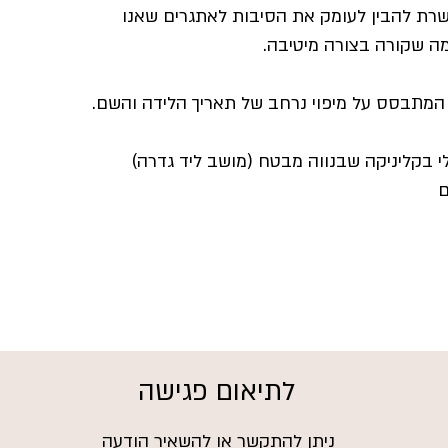
שרת להבין לעומק את הסיבות לאתגרים שאנו
ה שקורה בצורה מיטיבה.
י המתבסס על מיפוי נרחב של תאריך הלידה והשם.
י בקליניקה שבנווה מבטח (מושב ליד גדרה)
ם
לתיאום פגישה
ניתן להתקשר או להשאיר הודעה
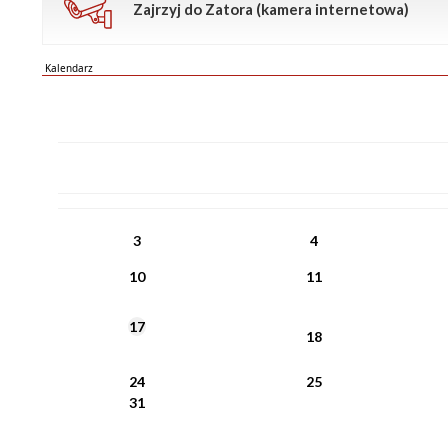
Zajrzyj do Zatora (kamera internetowa)
Kalendarz
PN
WT
ŚR
CZ
PI
SO
NI
3
4
10
11
17
18
24
25
31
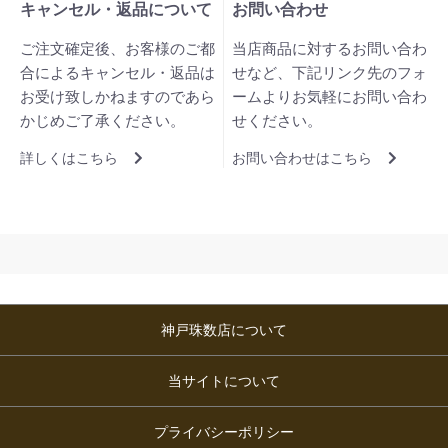
キャンセル・返品について
お問い合わせ
ご注文確定後、お客様のご都
当店商品に対するお問い合わ
合によるキャンセル・返品は
せなど、下記リンク先のフォ
お受け致しかねますのであら
ームよりお気軽にお問い合わ
かじめご了承ください。
せください。
詳しくはこちら
お問い合わせはこちら
神戸珠数店について
当サイトについて
プライバシーポリシー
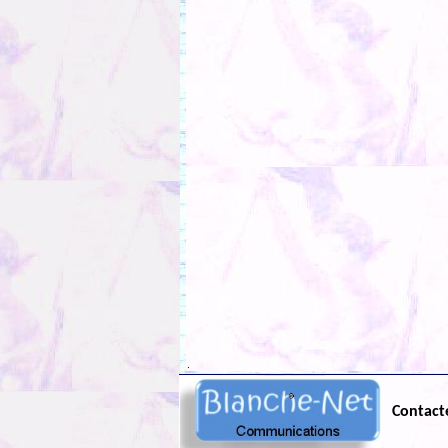
.
Contact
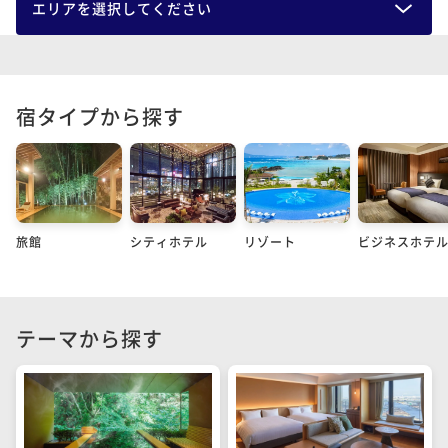
エリアを選択してください
宿タイプから探す
旅館
シティホテル
リゾート
ビジネスホテ
テーマから探す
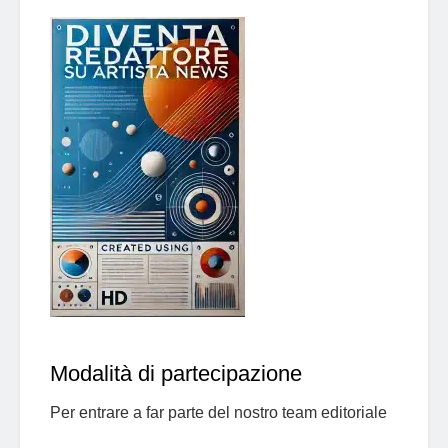
Modalità di partecipazione
Per entrare a far parte del nostro team editoriale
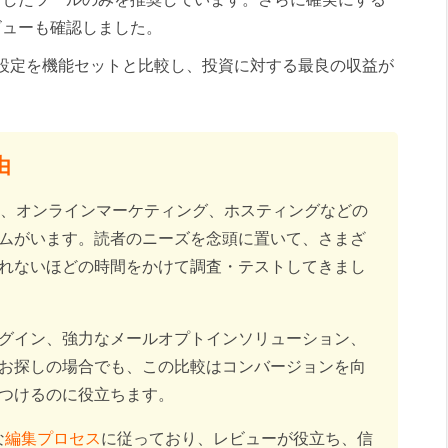
ビューも確認しました。
設定を機能セットと比較し、投資に対する最良の収益が
由
ess、SEO、オンラインマーケティング、ホスティングなどの
ムがいます。読者のニーズを念頭に置いて、さまざ
れないほどの時間をかけて調査・テストしてきまし
グイン、強力なメールオプトインソリューション、
お探しの場合でも、この比較はコンバージョンを向
見つけるのに役立ちます。
な
編集プロセス
に従っており、レビューが役立ち、信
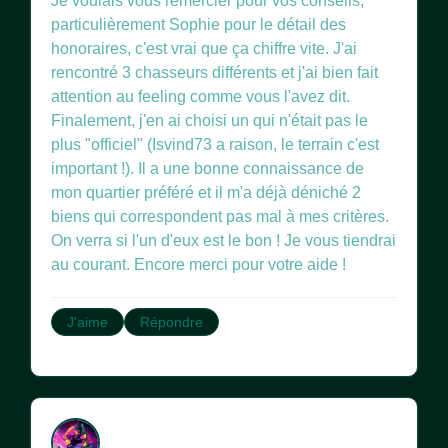
Je voulais vous remercier pour vos conseils,
particulièrement Sophie pour le détail des
honoraires, c'est vrai que ça chiffre vite. J'ai
rencontré 3 chasseurs différents et j'ai bien fait
attention au feeling comme vous l'avez dit.
Finalement, j'en ai choisi un qui n'était pas le
plus "officiel" (Isvind73 a raison, le terrain c'est
important !). Il a une bonne connaissance de
mon quartier préféré et il m'a déjà déniché 2
biens qui correspondent pas mal à mes critères.
On verra si l'un d'eux est le bon ! Je vous tiendrai
au courant. Encore merci pour votre aide !
J'aime
Répondre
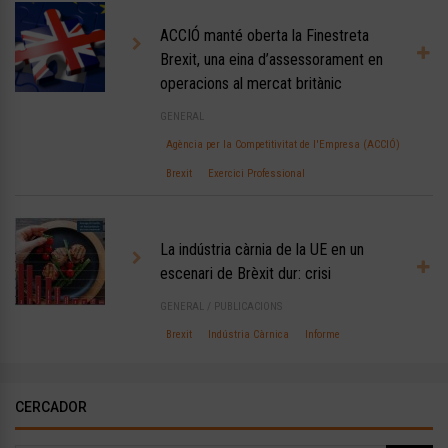
ACCIÓ manté oberta la Finestreta
Brexit, una eina d’assessorament en
operacions al mercat britànic
GENERAL
Agència per la Competitivitat de l'Empresa (ACCIÓ)
Brexit
Exercici Professional
La indústria càrnia de la UE en un
escenari de Brèxit dur: crisi
GENERAL
/
PUBLICACIONS
Brexit
Indústria Càrnica
Informe
CERCADOR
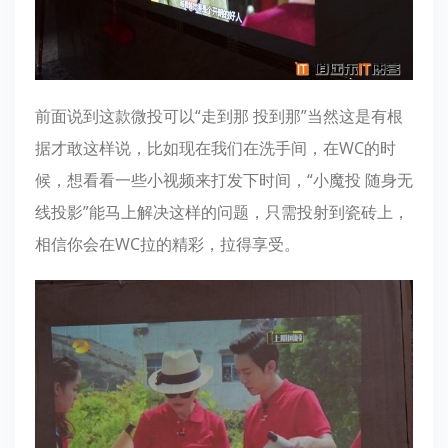
前面说到这款微投可以“走到那 投到那”当然这是有根
据才敢这样说，比如现在我们在洗手间，在WC的时
候，想看看一些小视频来打发下时间，“小魔投 随身无
线投影”能马上解决这样的问题，只需投射到瓷砖上，
相信你会在WC拉的精彩，拉得享受。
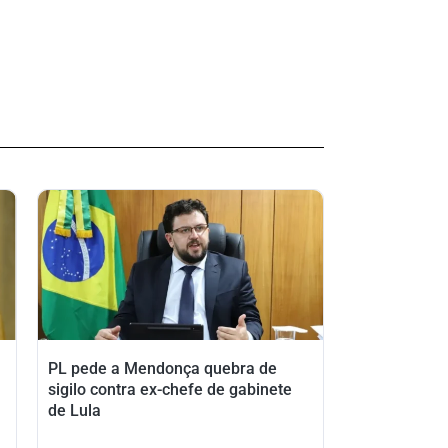
PL pede a Mendonça quebra de
sigilo contra ex-chefe de gabinete
de Lula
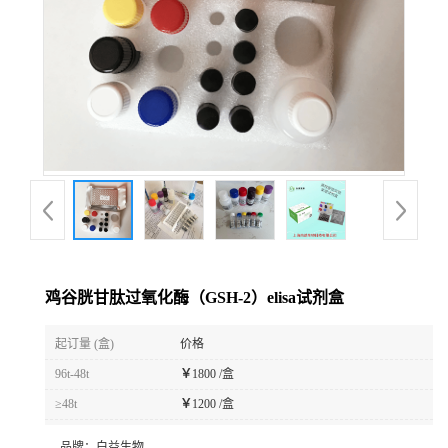
鸡谷胱甘肽过氧化酶（GSH-2）elisa试剂盒
起订量 (盒)
价格
96t-48t
￥
1800 /盒
≥48t
￥
1200 /盒
品牌：
白益生物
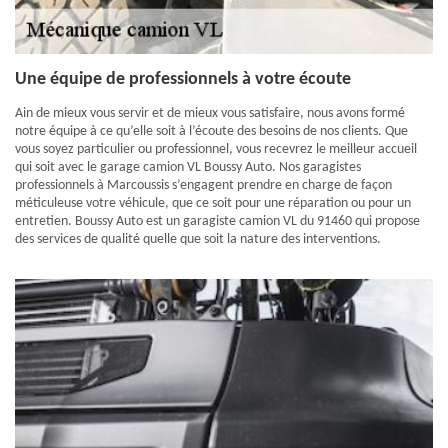
Une équipe de professionnels à votre écoute
Ain de mieux vous servir et de mieux vous satisfaire, nous avons formé
notre équipe à ce qu’elle soit à l’écoute des besoins de nos clients. Que
vous soyez particulier ou professionnel, vous recevrez le meilleur accueil
qui soit avec le garage camion VL Boussy Auto. Nos garagistes
professionnels à Marcoussis s’engagent prendre en charge de façon
méticuleuse votre véhicule, que ce soit pour une réparation ou pour un
entretien. Boussy Auto est un garagiste camion VL du 91460 qui propose
des services de qualité quelle que soit la nature des interventions.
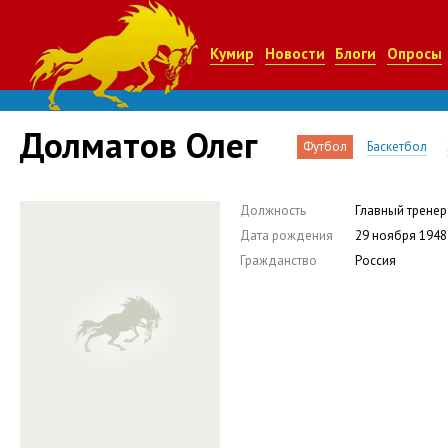
Кумир
Новости
Блоги
Опросы
Долматов Олег
Футбол
Баскетбол
Должность
Главный тренер
Дата рождения
29 ноября 1948
Гражданство
Россия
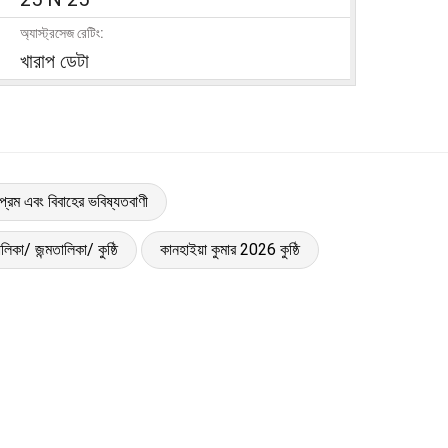
অ্যাস্ট্রসেজ রেটিং:
খারাপ ডেটা
প্রেম এবং বিবাহের ভবিষ্যতবাণী
ালিকা/ জন্মতালিকা/ কুষ্ঠি
কানহাইয়া কুমার 2026 কুষ্ঠি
——
Apart from the pictures, repeat the data above exactly.

### EXERCISE OUTPUT
שרת להבין לעומק את הסיבות לאתגרים שאנו
ה שקורה בצורה מיטיבה.
י המתבסס על מיפוי נרחב של תאריך הלידה והשם.
י בקליניקה שבנווה מבטח (מושב ליד גדרה)
ם
לתיאום פגישה
ניתן להתקשר או להשאיר הודעה
Zajrzyj do Zatora (kamera internetowa)
Kalendarz
PN
WT
ŚR
CZ
PI
SO
NI
3
4
10
11
17
18
24
25
31
キャンセル・返品について
お問い合わせ
ご注文確定後、お客様のご都
当店商品に対するお問い合わ
合によるキャンセル・返品は
せなど、下記リンク先のフォ
お受け致しかねますのであら
ームよりお気軽にお問い合わ
かじめご了承ください。
せください。
詳しくはこちら
お問い合わせはこちら
神戸珠数店について
当サイトについて
プライバシーポリシー
.
Contact
エリアを選択してください
宿タイプから探す
旅館
シティホテル
リゾート
ビジネスホテ
テーマから探す
Modalità di partecipazione
Per entrare a far parte del nostro team editoriale
ビューも確認しました。
設定を機能セットと比較し、投資に対する最良の収益が
由
ess、SEO、オンラインマーケティング、ホスティングなどの
ムがいます。読者のニーズを念頭に置いて、さまざ
れないほどの時間をかけて調査・テストしてきまし
グイン、強力なメールオプトインソリューション、
お探しの場合でも、この比較はコンバージョンを向
見つけるのに役立ちます。
な
編集プロセス
に従っており、レビューが役立ち、信
Je voulais vous remercier pour vos conseils,
particulièrement Sophie pour le détail des
honoraires, c'est vrai que ça chiffre vite. J'ai
rencontré 3 chasseurs différents et j'ai bien fait
attention au feeling comme vous l'avez dit.
Finalement, j'en ai choisi un qui n'était pas le
plus "officiel" (Isvind73 a raison, le terrain c'est
important !). Il a une bonne connaissance de
mon quartier préféré et il m'a déjà déniché 2
biens qui correspondent pas mal à mes critères.
On verra si l'un d'eux est le bon ! Je vous tiendrai
au courant. Encore merci pour votre aide !
J'aime
Répondre
ACCIÓ manté oberta la Finestreta
Brexit, una eina d’assessorament en
operacions al mercat britànic
GENERAL
Agència per la Competitivitat de l'Empresa (ACCIÓ)
Brexit
Exercici Professional
La indústria càrnia de la UE en un
escenari de Brèxit dur: crisi
GENERAL
/
PUBLICACIONS
Brexit
Indústria Càrnica
Informe
CERCADOR
前面说到这款微投可以“走到那 投到那”当然这是有根
据才敢这样说，比如现在我们在洗手间，在WC的时
候，想看看一些小视频来打发下时间，“小魔投 随身无
线投影”能马上解决这样的问题，只需投射到瓷砖上，
相信你会在WC拉的精彩，拉得享受。
PL pede a Mendonça quebra de
sigilo contra ex-chefe de gabinete
de Lula
鸡谷胱甘肽过氧化酶（GSH-2）elisa试剂盒
起订量 (盒)
价格
96t-48t
￥
1800 /盒
≥48t
￥
1200 /盒
品牌：
白益生物
Une équipe de professionnels à votre écoute
Ain de mieux vous servir et de mieux vous satisfaire, nous avons formé
notre équipe à ce qu’elle soit à l’écoute des besoins de nos clients. Que
vous soyez particulier ou professionnel, vous recevrez le meilleur accueil
qui soit avec le garage camion VL Boussy Auto. Nos garagistes
professionnels à Marcoussis s’engagent prendre en charge de façon
méticuleuse votre véhicule, que ce soit pour une réparation ou pour un
entretien. Boussy Auto est un garagiste camion VL du 91460 qui propose
des services de qualité quelle que soit la nature des interventions.
Кумир
Новости
Блоги
Опросы
Долматов Олег
Футбол
Баскетбол
Должность
Главный тренер
Дата рождения
29 ноября 1948
Гражданство
Россия
অ্যাস্ট্রসেজ রেটিং:
খারাপ ডেটা
প্রেম এবং বিবাহের ভবিষ্যতবাণী
ালিকা/ জন্মতালিকা/ কুষ্ঠি
কানহাইয়া কুমার 2026 কুষ্ঠি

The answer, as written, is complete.